We provided them a series. This took a time span of at least three years of ecological awareness. How do riparian areas function? What is the role of watersheds? What is the role of riparian health in relation to water quality? How do healthy riparian areas, the essential filters and buffers, help resolve water quality issues?
We then worked with them, and I might add others, to look at pilot projects, experiments, if you will, with engaged landowners who were willing to change management practices and move cattle wintering sites out of the stream valley to off-stream watering sites. They changed the distribution pattern of livestock so that they didn't spend so much time in a riparian zone or in the stream zone.
Then there was engaging the community in a series of field trips and social events, eventually leading them to the realization that they had to measure riparian health. They had to have a benchmark of where they were. Creating that benchmark was done over a span of a couple years. Then there was coming back in about a five-year time span and remeasuring riparian health, based on the management changes they had done. Then there was helping them use that information to promote the idea that they would be good, and were being good, stewards of the land and were making progress, even though there were big challenges. Those changes would have to happen probably over the span of a decade or two, not overnight.
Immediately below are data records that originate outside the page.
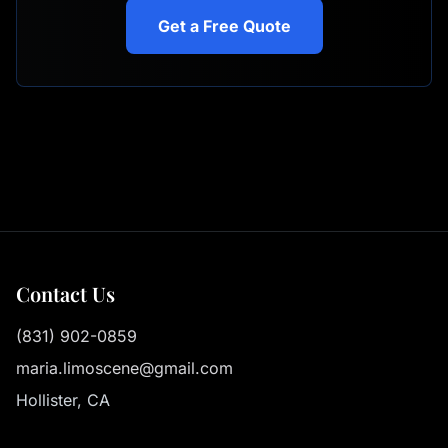
Get a Free Quote
Contact Us
(831) 902-0859
maria.limoscene@gmail.com
Hollister, CA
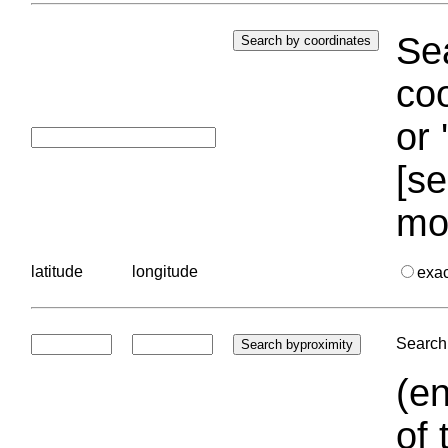
Sea
coo
or 
[se
mo
latitude
longitude
exa
Search 
(en
of 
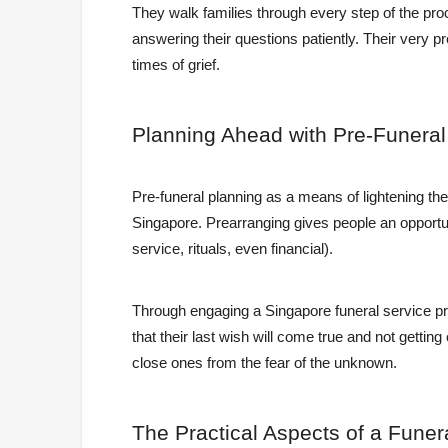
They walk families through every step of the pro
answering their questions patiently. Their very 
times of grief.
Planning
Ahead with Pre-Funera
Pre-funeral planning as a means of lightening the
Singapore. Prearranging gives people an opportun
service, rituals, even financial).
Through engaging a Singapore funeral service pr
that their last wish will come true and not getting 
close ones from the fear of the unknown.
The
Practical Aspects of a Funer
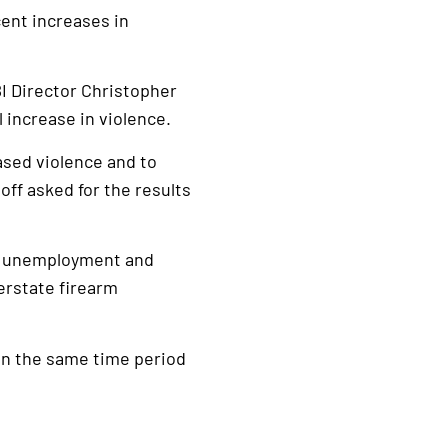
cent increases in
I Director Christopher
l increase in violence.
ased violence and to
off asked for the results
ing unemployment and
erstate firearm
 in the same time period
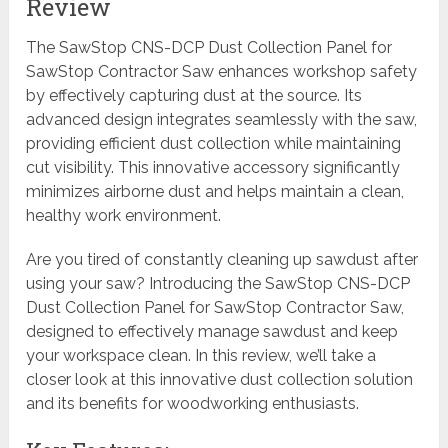
Review
The SawStop CNS-DCP Dust Collection Panel for
SawStop Contractor Saw enhances workshop safety
by effectively capturing dust at the source. Its
advanced design integrates seamlessly with the saw,
providing efficient dust collection while maintaining
cut visibility. This innovative accessory significantly
minimizes airborne dust and helps maintain a clean,
healthy work environment.
Are you tired of constantly cleaning up sawdust after
using your saw? Introducing the SawStop CNS-DCP
Dust Collection Panel for SawStop Contractor Saw,
designed to effectively manage sawdust and keep
your workspace clean. In this review, we’ll take a
closer look at this innovative dust collection solution
and its benefits for woodworking enthusiasts.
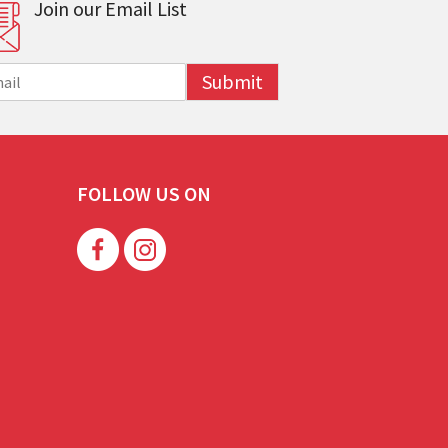
Join our Email List
Submit
FOLLOW US ON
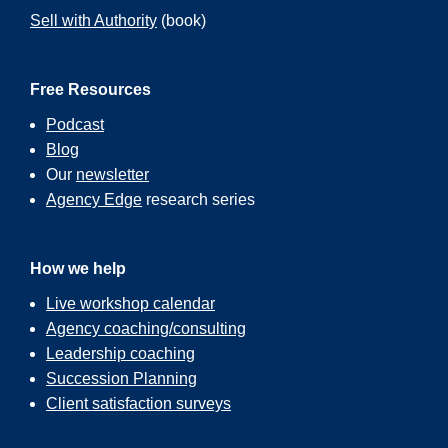
Sell with Authority
(book)
Free Resources
Podcast
Blog
Our
newsletter
Agency Edge
research series
How we help
Live workshop calendar
Agency coaching/consulting
Leadership coaching
Succession Planning
Client satisfaction surveys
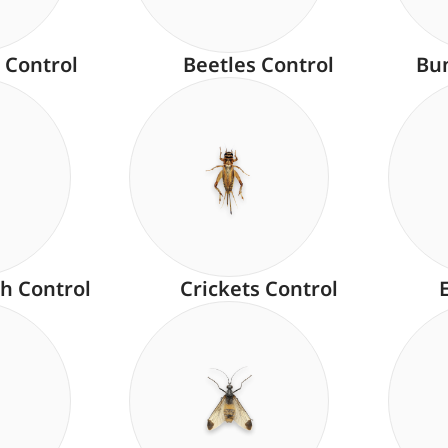
 Control
Beetles Control
Bu
h Control
Crickets Control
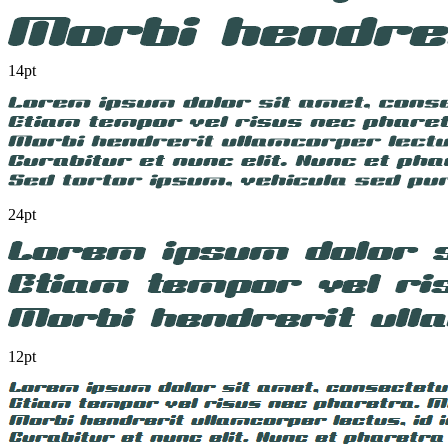
14pt
24pt
12pt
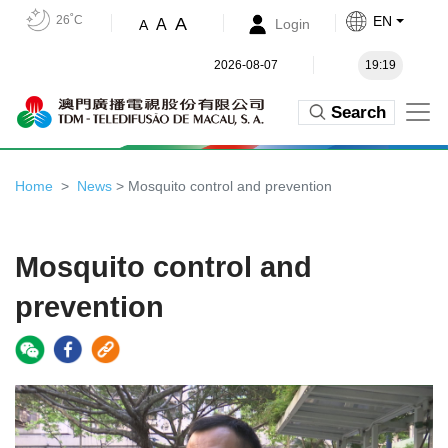
26˚C
EN
A
A
Login
A
2026-08-07
19:19
Search
Home
News
> Mosquito control and prevention
Mosquito control and
prevention
Video
Player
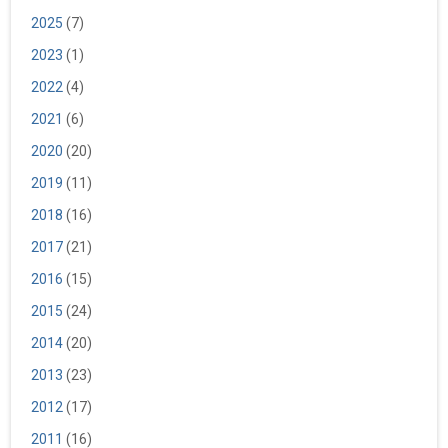
2025
(7)
2023
(1)
2022
(4)
2021
(6)
2020
(20)
2019
(11)
2018
(16)
2017
(21)
2016
(15)
2015
(24)
2014
(20)
2013
(23)
2012
(17)
2011
(16)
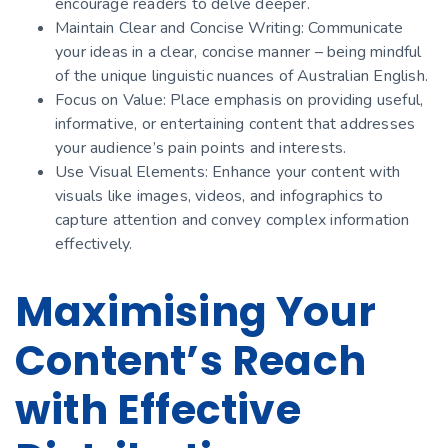
encourage readers to delve deeper.
Maintain Clear and Concise Writing: Communicate
your ideas in a clear, concise manner – being mindful
of the unique linguistic nuances of Australian English.
Focus on Value: Place emphasis on providing useful,
informative, or entertaining content that addresses
your audience’s pain points and interests.
Use Visual Elements: Enhance your content with
visuals like images, videos, and infographics to
capture attention and convey complex information
effectively.
Maximising Your
Content’s Reach
with Effective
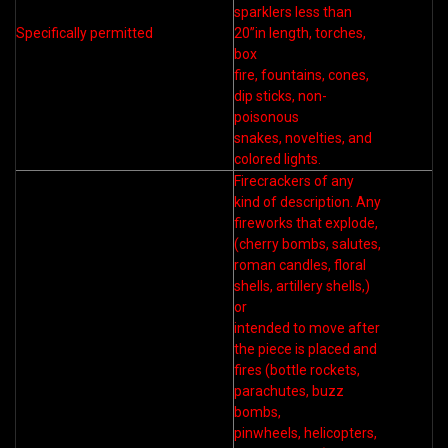
sparklers less than
Specifically permitted
20”in length, torches,
box
fire, fountains, cones,
dip sticks, non-
poisonous
snakes, novelties, and
colored lights.
Firecrackers of any
kind of description. Any
fireworks that explode,
(cherry bombs, salutes,
roman candles, floral
shells, artillery shells,)
or
intended to move after
the piece is placed and
fires (bottle rockets,
parachutes, buzz
bombs,
pinwheels, helicopters,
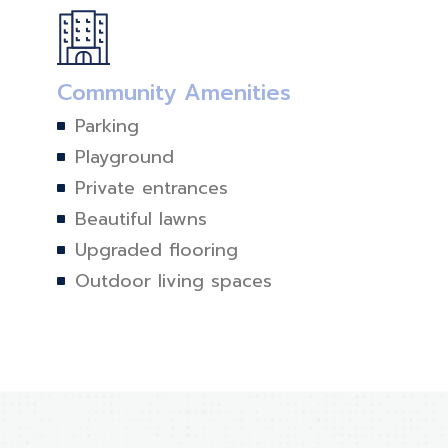
Community Amenities
Parking
Playground
Private entrances
Beautiful lawns
Upgraded flooring
Outdoor living spaces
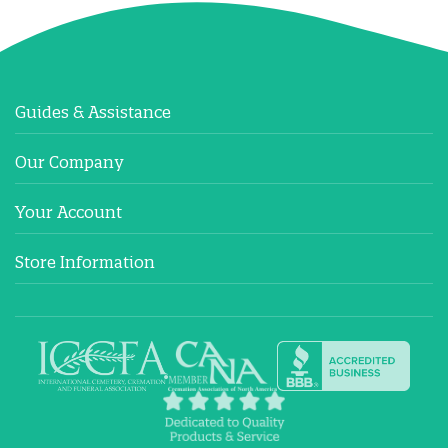
Guides & Assistance
Our Company
Your Account
Store Information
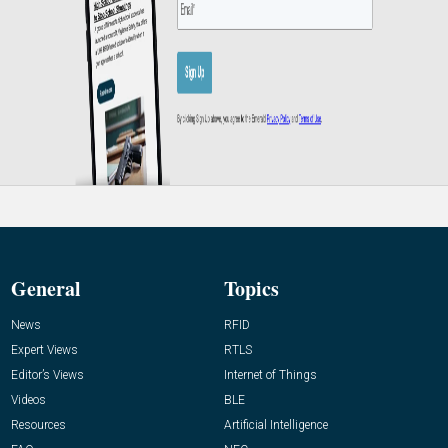
General
Topics
News
RFID
Expert Views
RTLS
Editor’s Views
Internet of Things
Videos
BLE
Resources
Artificial Intelligence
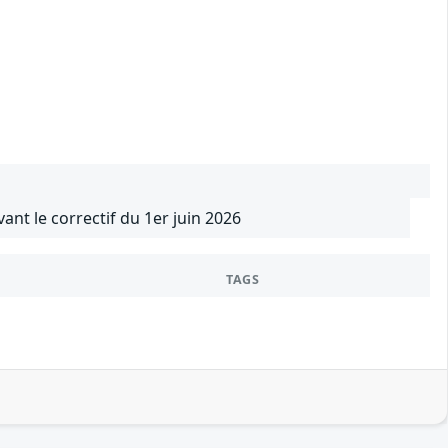
vant le correctif du 1er juin 2026
TAGS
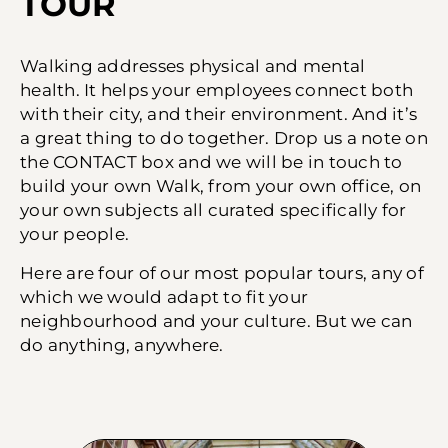
TOUR​
Walking addresses physical and mental
health. It helps your employees connect both
with their city, and their environment. And it’s
a great thing to do together. Drop us a note on
the CONTACT box and we will be in touch to
build your own Walk, from your own office, on
your own subjects all curated specifically for
your people.
Here are four of our most popular tours, any of
which we would adapt to fit your
neighbourhood and your culture. But we can
do anything, anywhere.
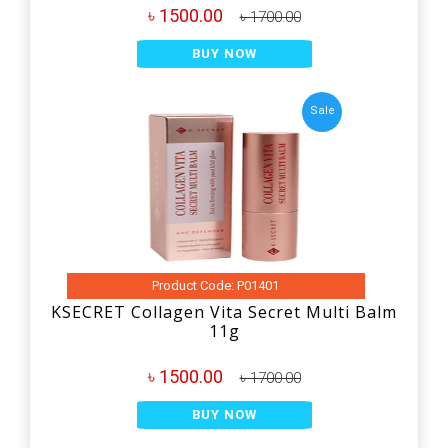
৳ 1500.00
৳ 1700.00
BUY NOW
Sale
Product Code: P01401
KSECRET Collagen Vita Secret Multi Balm
11g
৳ 1500.00
৳ 1700.00
BUY NOW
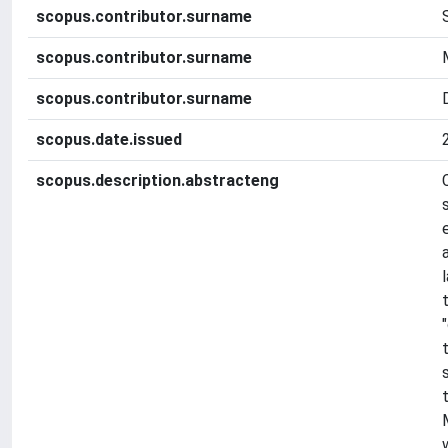
scopus.contributor.surname
scopus.contributor.surname
scopus.contributor.surname
scopus.date.issued
scopus.description.abstracteng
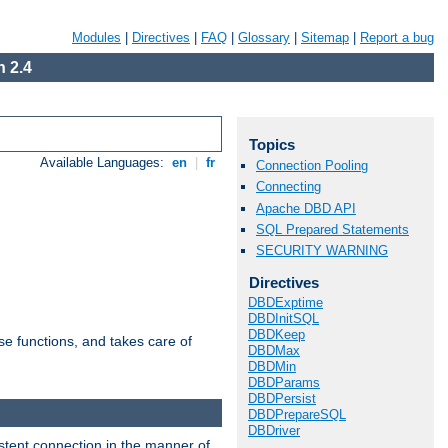
Modules
|
Directives
|
FAQ
|
Glossary
|
Sitemap
|
Report a bug
 2.4
Topics
Available Languages:
en
|
fr
Connection Pooling
Connecting
Apache DBD API
SQL Prepared Statements
SECURITY WARNING
Directives
DBDExptime
DBDInitSQL
DBDKeep
e functions, and takes care of
DBDMax
DBDMin
DBDParams
DBDPersist
DBDPrepareSQL
DBDriver
stent connection in the manner of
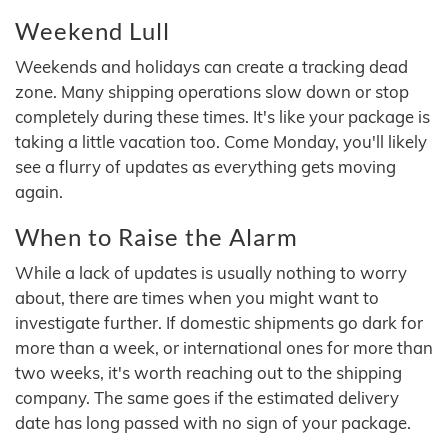
Weekend Lull
Weekends and holidays can create a tracking dead
zone. Many shipping operations slow down or stop
completely during these times. It's like your package is
taking a little vacation too. Come Monday, you'll likely
see a flurry of updates as everything gets moving
again.
When to Raise the Alarm
While a lack of updates is usually nothing to worry
about, there are times when you might want to
investigate further. If domestic shipments go dark for
more than a week, or international ones for more than
two weeks, it's worth reaching out to the shipping
company. The same goes if the estimated delivery
date has long passed with no sign of your package.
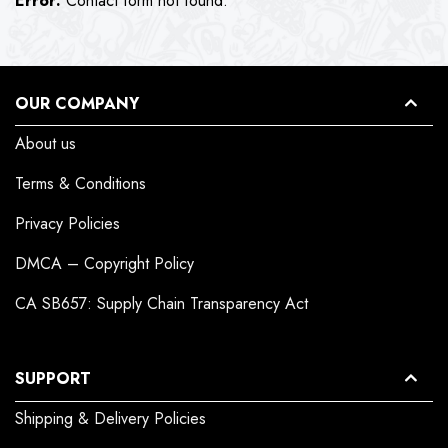
Error:
Contact form not found.
OUR COMPANY
About us
Terms & Conditions
Privacy Policies
DMCA – Copyright Policy
CA SB657: Supply Chain Transparency Act
SUPPORT
Shipping & Delivery Policies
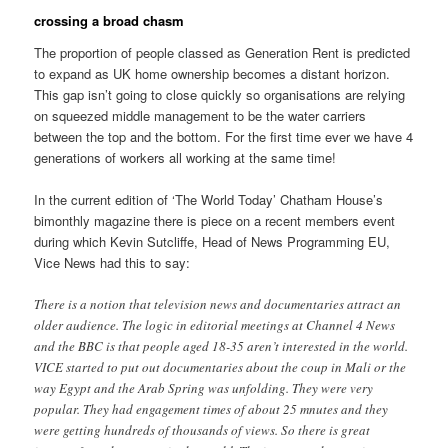
crossing a broad chasm
The proportion of people classed as Generation Rent is predicted
to expand as UK home ownership becomes a distant horizon.
This gap isn’t going to close quickly so organisations are relying
on squeezed middle management to be the water carriers
between the top and the bottom. For the first time ever we have 4
generations of workers all working at the same time!
In the current edition of ‘The World Today’ Chatham House’s
bimonthly magazine there is piece on a recent members event
during which Kevin Sutcliffe, Head of News Programming EU,
Vice News had this to say:
There is a notion that television news and documentaries attract an
older audience. The logic in editorial meetings at Channel 4 News
and the BBC is that people aged 18-35 aren’t interested in the world.
VICE started to put out documentaries about the coup in Mali or the
way Egypt and the Arab Spring was unfolding. They were very
popular. They had engagement times of about 25 mnutes and they
were getting hundreds of thousands of views. So there is great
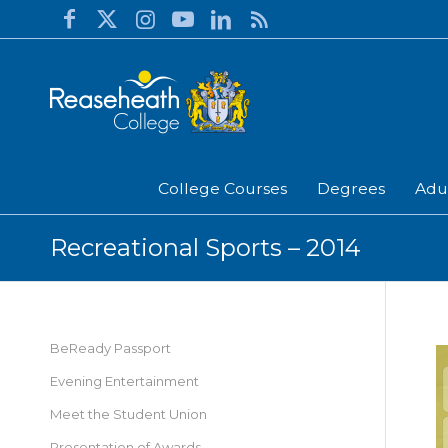
College Courses
Degrees
Adu
Recreational Sports – 2014
BeReady Passport
Evening Entertainment
Meet the Student Union
Presentation of Awards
In so doing, they were providing a message to the outside world that these people were not destroying riparian areas. They were not destroying the watershed. Indeed, they were working on creative and consultative ways of increasing riparian health, and in so doing, water quality for downstream water users.
We're still working with that watershed group and probably will continue to work with them for the foreseeable future. I think we've been working with them now over the span of nine years. This, quite literally, is a patient person's business.